When a line in the entries below contains the word "phim", copy that line.

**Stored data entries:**
= Beginning of Section =

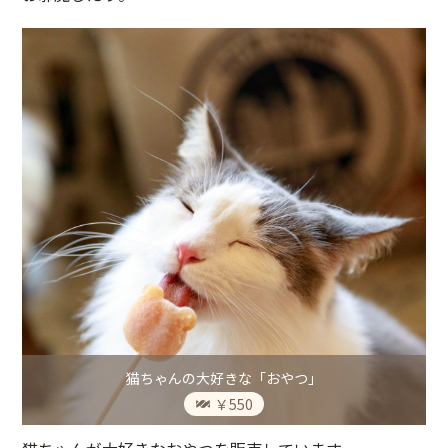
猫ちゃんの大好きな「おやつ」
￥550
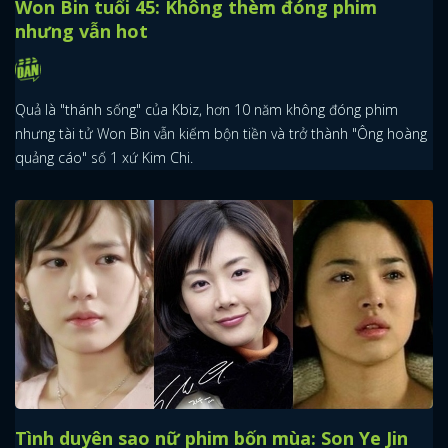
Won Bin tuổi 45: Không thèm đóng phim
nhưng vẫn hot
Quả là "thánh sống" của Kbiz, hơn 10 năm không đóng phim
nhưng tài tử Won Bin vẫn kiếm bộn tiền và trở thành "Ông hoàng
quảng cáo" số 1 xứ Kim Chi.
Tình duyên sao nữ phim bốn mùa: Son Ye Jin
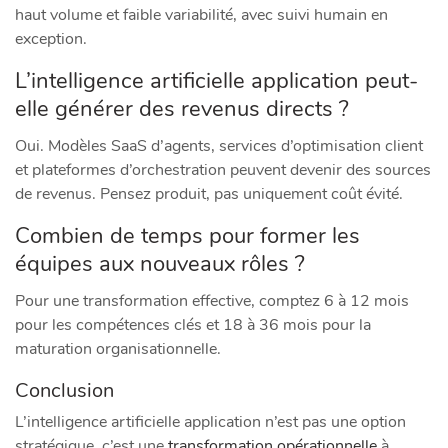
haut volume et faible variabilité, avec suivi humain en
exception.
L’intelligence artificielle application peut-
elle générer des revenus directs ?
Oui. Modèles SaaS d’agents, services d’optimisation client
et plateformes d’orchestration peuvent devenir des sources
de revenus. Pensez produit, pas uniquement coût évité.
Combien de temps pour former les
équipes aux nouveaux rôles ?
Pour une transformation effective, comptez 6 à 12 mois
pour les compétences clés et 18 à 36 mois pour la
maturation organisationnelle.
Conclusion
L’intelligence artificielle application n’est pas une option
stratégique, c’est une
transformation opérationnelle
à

= End of Section =
= Beginning of Section =

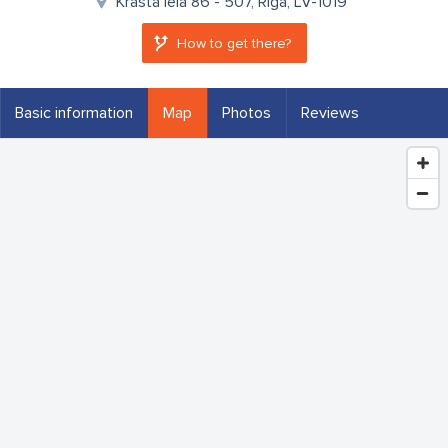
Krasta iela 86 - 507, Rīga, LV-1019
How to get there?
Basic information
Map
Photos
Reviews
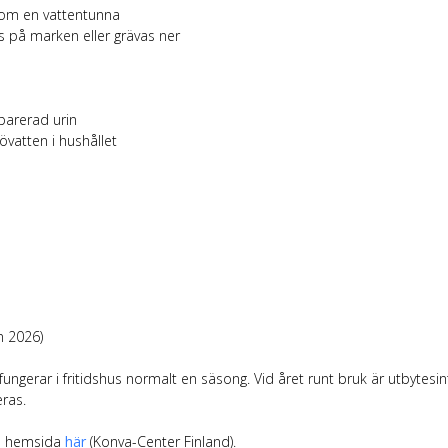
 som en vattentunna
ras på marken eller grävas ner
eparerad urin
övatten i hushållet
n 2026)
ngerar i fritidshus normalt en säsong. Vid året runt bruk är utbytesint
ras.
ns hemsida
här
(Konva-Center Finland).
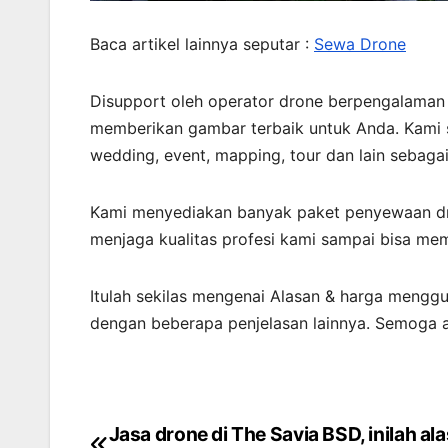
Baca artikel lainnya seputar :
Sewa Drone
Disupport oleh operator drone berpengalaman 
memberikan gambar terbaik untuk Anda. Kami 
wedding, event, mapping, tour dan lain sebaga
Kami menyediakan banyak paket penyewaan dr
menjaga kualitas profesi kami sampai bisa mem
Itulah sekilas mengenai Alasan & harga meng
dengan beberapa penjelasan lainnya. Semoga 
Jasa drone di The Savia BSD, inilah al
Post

= End of Section =

**Output for this task:**
Won Bin tuổi 45: Không thèm đóng phim
Quả là "thánh sống" của Kbiz, hơn 10 năm không đóng phim
Tình duyên sao nữ phim bốn mùa: Son Ye Jin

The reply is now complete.